Ferrari Eleonora, Monzani Romina, Saverio Valentina, Gagliardi Mara, Pańczyszyn Elżbieta, Raia Valeria, Villella Valeria Rachela, Bona Gianni, Pane Marco, Amoruso Angela, Corazzari Marco
Department of Health Science, University of Piemonte Orientale, 28100 Novara, Italy.
Center for Translational Research on Autoimmune and Allergic Disease (CAAD), University of Piemonte Orientale, 28100 Novara, Italy.
Nutrients. 2021 Apr 7;13(4):1221. doi: 10.3390/nu13041221.
Exposure to gluten, a protein present in wheat rye and barley, is the major inducer for human Celiac Disease (CD), a chronic autoimmune enteropathy. CD occurs in about 1% worldwide population, in genetically predisposed individuals bearing human leukocyte antigen (HLA) DQ2/DQ8. Gut epithelial cell stress and the innate immune activation are responsible for the breaking oral tolerance to gliadin, a gluten component. To date, the only treatment available for CD is a long-term gluten-free diet. Several studies have shown that an altered composition of the intestinal microbiota (dysbiosis) could play a key role in the pathogenesis of CD through the modulation of intestinal permeability and the regulation of the immune system. Here, we show that gliadin induces a chronic endoplasmic reticulum (ER) stress condition in the small intestine of a gluten-sensitive mouse model and that the coadministration of probiotics efficiently attenuates both the unfolded protein response (UPR) and gut inflammation. Moreover, the composition of probiotics formulations might differ in their activity at molecular level, especially toward the three axes of the UPR. Therefore, probiotics administration might potentially represent a new valuable strategy to treat gluten-sensitive patients, such as those affected by CD.

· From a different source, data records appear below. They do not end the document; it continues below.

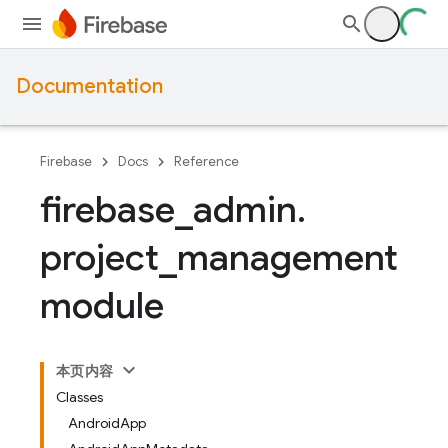
Documentation
Firebase
Docs
Reference
firebase
_
admin
.
project
_
management
module
本页内容
Classes
AndroidApp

接触麸质(一种存在于小麦、黑麦和大麦中的蛋白质)是人类乳糜泻(CD)的主要诱因,CD是一种慢性自身免疫性肠病。全球约1%的人口患有CD,这些人具有遗传易感性,携带人类白细胞抗原(HLA)DQ2/DQ8。肠道上皮细胞应激和先天性免疫激活导致对麸质成分麦醇溶蛋白的口服耐受性破坏。迄今为止,CD唯一可用的治疗方法是长期无麸质饮食。多项研究表明,肠道微生物群组成的改变(生态失调)可能通过调节肠道通透性和免疫系统在CD的发病机制中起关键作用。在此,我们表明麦醇溶蛋白在麸质敏感小鼠模型的小肠中诱导慢性内质网(ER)应激状态,并且益生菌的共同给药有效地减轻了未折叠蛋白反应(UPR)和肠道炎症。此外,益生菌制剂的组成在分子水平上的活性可能不同,特别是对UPR的三个轴。因此,给予益生菌可能是治疗麸质敏感患者(如受CD影响的患者)的一种新的有价值的策略。